Competition: ULI Hines Urban Design Competition - Minneapolis
Date: January 2013
Duration: 3 weeks
Team: Aly Andrews, Matthew Ritsema, Hannah Hunt Moeller, Michael Senkow, Cassie DeWitt
Tools: Rhino, Illustrator, Photoshop, InDesign
THE HUB is the new live, work, play zone for Generation Y in the heart of Downtown East Minneapolis. With great live/work locations, a strong multi-modal transportation network, and entertainment to boot - there is always something to do here and best of all you do not need a car to get to any of it. Three primary zones activate the district. Closest to the Viking Stadium is the large public plaza for game day events and ample offseason uses including an outdoor concert venue and farmer's market. This zone is activated at ground level with commercial retail, restaurants, and cafe patios facing the stadium. Above, residential towers extend upward. Secondly, the historic Armory building is revitalized as a walk-through ground level cafe, retail, and markets. The top levels serve as event space and speaking venue. Adjacent, the office park for technology start-ups and innovation provides space for young professionals. The entire area has wireless internet to facilitate tech business. Throughout, extended sidewalks, ground level cafes, and designated bike routes encourage low-impact transportation and amplify street life.

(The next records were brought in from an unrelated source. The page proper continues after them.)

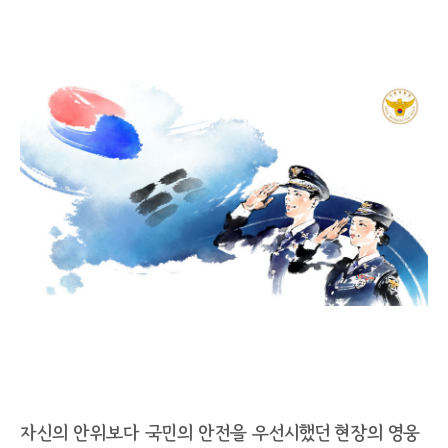
자신의 안위보다 국민의 안전을 우선시했던 현장의 영웅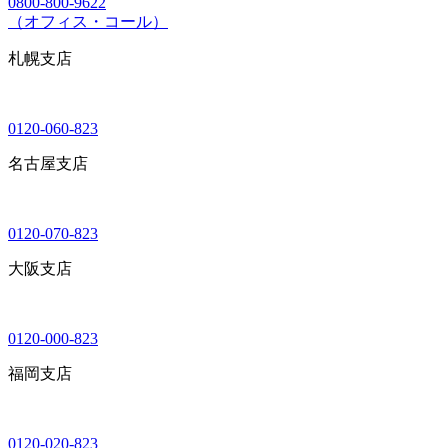
0800-800-9622
（オフィス・コール）
札幌支店
0120-060-823
名古屋支店
0120-070-823
大阪支店
0120-000-823
福岡支店
0120-020-823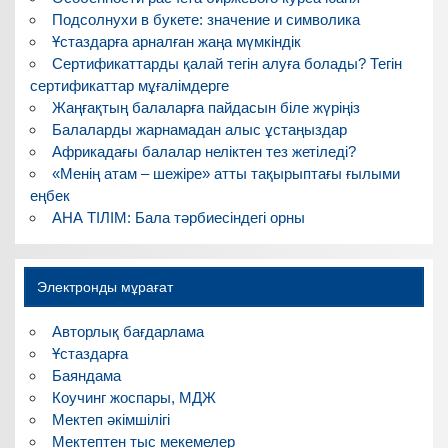
Подсолнухи в букете: значение и символика
Ұстаздарға арналған жаңа мүмкіндік
Сертификаттарды қалай тегін алуға болады? Тегін
сертификаттар мұғалімдерге
Жаңғақтың балаларға пайдасын біле жүріңіз
Балаларды жарнамадан алыс ұстаңыздар
Африкадағы балалар неліктен тез жетіледі?
«Менің атам – шежіре» атты тақырыптағы ғылыми
еңбек
АНА ТІЛІМ: Бала тәрбиесіндегі орны
Электронды мұрағат
Авторлық бағдарлама
Ұстаздарға
Баяндама
Коучинг жоспары, МДЖ
Мектеп әкімшілігі
Мектептен тыс мекемелер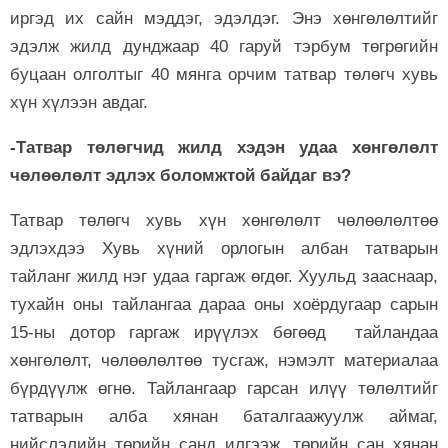
иргэд их сайн мэддэг, эдэлдэг. Энэ хөнгөлөлтийг
эдэлж жилд дунджаар 40 гаруй тэрбум төгрөгийн
буцаан олголтыг 40 мянга орчим татвар төлөгч хувь
хүн хүлээн авдаг.
-Татвар төлөгчид жилд хэдэн удаа хөнгөлөлт
чөлөөлөлт эдлэх боломжтой байдаг вэ?
Татвар төлөгч хувь хүн хөнгөлөлт чөлөөлөлтөө
эдлэхдээ Хувь хүний орлогын албан татварын
тайланг жилд нэг удаа гаргаж өгдөг. Хуульд зааснаар,
тухайн оны тайлангаа дараа оны хоёрдугаар сарын
15-ны дотор гаргаж ирүүлэх бөгөөд тайландаа
хөнгөлөлт, чөлөөлөлтөө тусгаж, нэмэлт материалаа
бүрдүүлж өгнө. Тайлангаар гарсан илүү төлөлтийг
татварын алба хянан баталгаажуулж аймаг,
нийслэлийн төрийн санд илгээж, төрийн сан хянан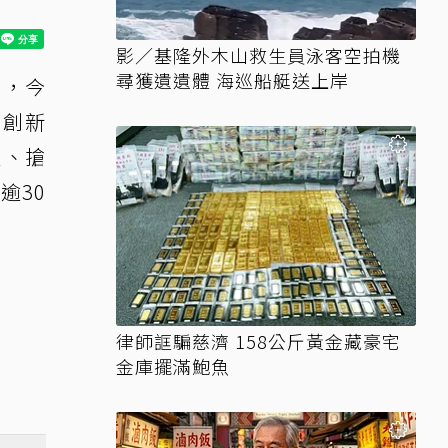
影／基隆外木山救生員泳客空拍機
尋獲遺遺體 海巡船艇送上岸
」，今
模創新
星、搶
逾30
律師誆騙慈濟 158公斤黃金藏豪宅
金庫擺滿鮑魚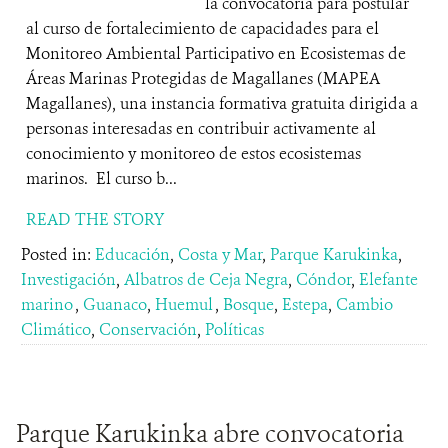
la convocatoria para postular
al curso de fortalecimiento de capacidades para el
Monitoreo Ambiental Participativo en Ecosistemas de
Áreas Marinas Protegidas de Magallanes (MAPEA
Magallanes), una instancia formativa gratuita dirigida a
personas interesadas en contribuir activamente al
conocimiento y monitoreo de estos ecosistemas
marinos. El curso b...
READ THE STORY
Posted in:
Educación
,
Costa y Mar
,
Parque Karukinka
,
Investigación
,
Albatros de Ceja Negra
,
Cóndor
,
Elefante
marino
,
Guanaco
,
Huemul
,
Bosque
,
Estepa
,
Cambio
Climático
,
Conservación
,
Políticas
Parque Karukinka abre convocatoria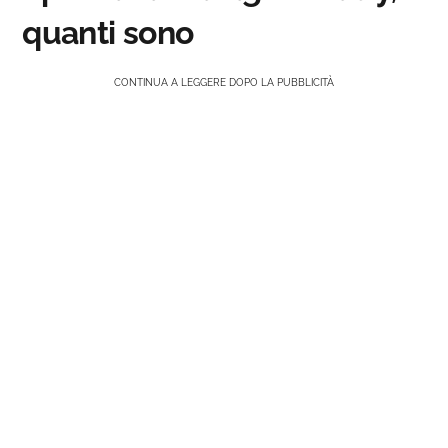
quanti sono
CONTINUA A LEGGERE DOPO LA PUBBLICITÀ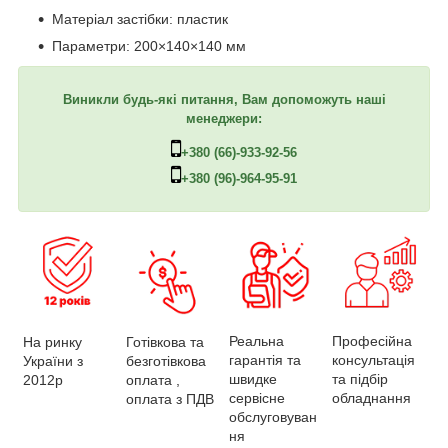
Матеріал застібки: пластик
Параметри: 200×140×140 мм
Виникли будь-які питання, Вам допоможуть наші
менеджери:
+380 (66)-933-92-56
+380 (96)-964-95-91
Професійна
Реальна
На ринку
Готівкова та
консультація
гарантія та
України з
безготівкова
та підбір
швидке
2012р
оплата ,
обладнання
сервісне
оплата з ПДВ
обслуговуван
ня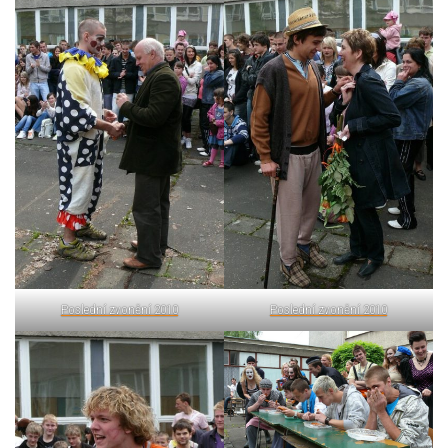
Poslední zvonění 2010
Poslední zvonění 2010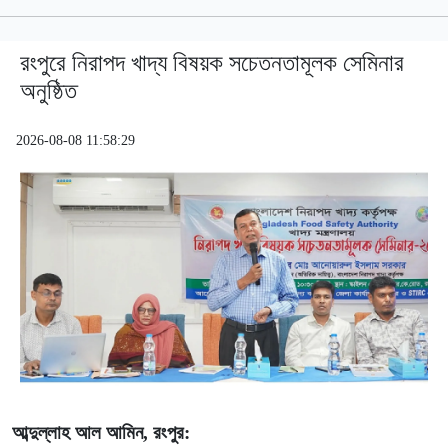
রংপুরে নিরাপদ খাদ্য বিষয়ক সচেতনতামূলক সেমিনার
অনুষ্ঠিত
2026-08-08 11:58:29
আব্দুল্লাহ আল আমিন, রংপুর: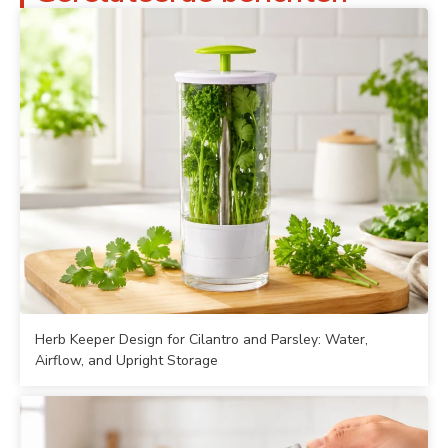
Herb Keeper Design for Cilantro and Parsley: Water,
Airflow, and Upright Storage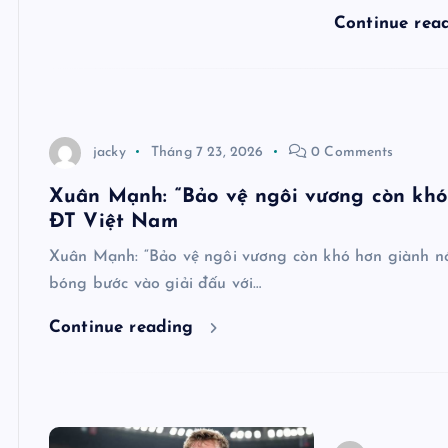
Continue rea
jacky
Tháng 7 23, 2026
0 Comments
Xuân Mạnh: “Bảo vệ ngôi vương còn khó 
ĐT Việt Nam
Xuân Mạnh: “Bảo vệ ngôi vương còn khó hơn giành nó
bóng bước vào giải đấu với…
Continue reading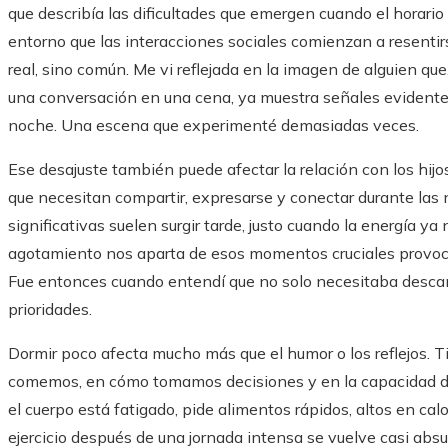
que describía las dificultades que emergen cuando el horario 
entorno que las interacciones sociales comienzan a resentirse
real, sino común. Me vi reflejada en la imagen de alguien que
una conversación en una cena, ya muestra señales evident
noche. Una escena que experimenté demasiadas veces.
Ese desajuste también puede afectar la relación con los hij
que necesitan compartir, expresarse y conectar durante las
significativas suelen surgir tarde, justo cuando la energía y
agotamiento nos aparta de esos momentos cruciales provoca
Fue entonces cuando entendí que no solo necesitaba desca
prioridades.
Dormir poco afecta mucho más que el humor o los reflejos. T
comemos, en cómo tomamos decisiones y en la capacidad de
el cuerpo está fatigado, pide alimentos rápidos, altos en cal
ejercicio después de una jornada intensa se vuelve casi abs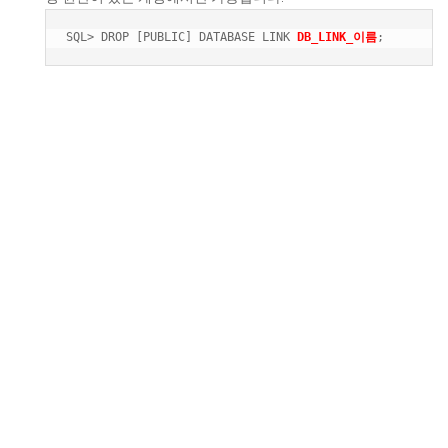
SQL> DROP [PUBLIC] DATABASE LINK 
DB_LINK_이름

Sustainable Landscape: Environmental ecology is a priority in this district. Green roofs are used throughout the site for runoff reduction, energy savings, improved air quality, and enhanced aesthetics. Storm water runoff is filtered through low-impact design features such as tree box filters to help reduce runoff volume and remove pollutants before water returns to the water table.
Healthy Living: Live/work units, assisted living, studio apartments, and brownstone townhomes provide a variety options for the diversity of residents. Walkable streets and expanded bike corridors enable ease of access to public markets, ground floor shops and restaurants, and affordable grocers. In addition to sustainable benefits, the trees act as a buffer for pedestrians to protect them from wind, provide shade, and act as a barrier between pedestrian zones and bicycle routes. These designated bike routes shielded from moving automobile traffic as well as the ample bicycle parking locations help to encourage biking as a primary mode of transportation.
Technology Hub: The Hub provides entrepreneurial incentives to young technology start ups. Ample office space and live/work units invite recent graduates and young professionals to enjoy urban living in close proximity to other techies.
Connected Community: This unique district is a hub in itself and also benefits from its proximity to urban nodes of Minneapolis. The major transit station connects bus and bike route that link to the historic riverfront and downtown city center. Light-rail lines connect The Hub to downtown, university campus, and the airport.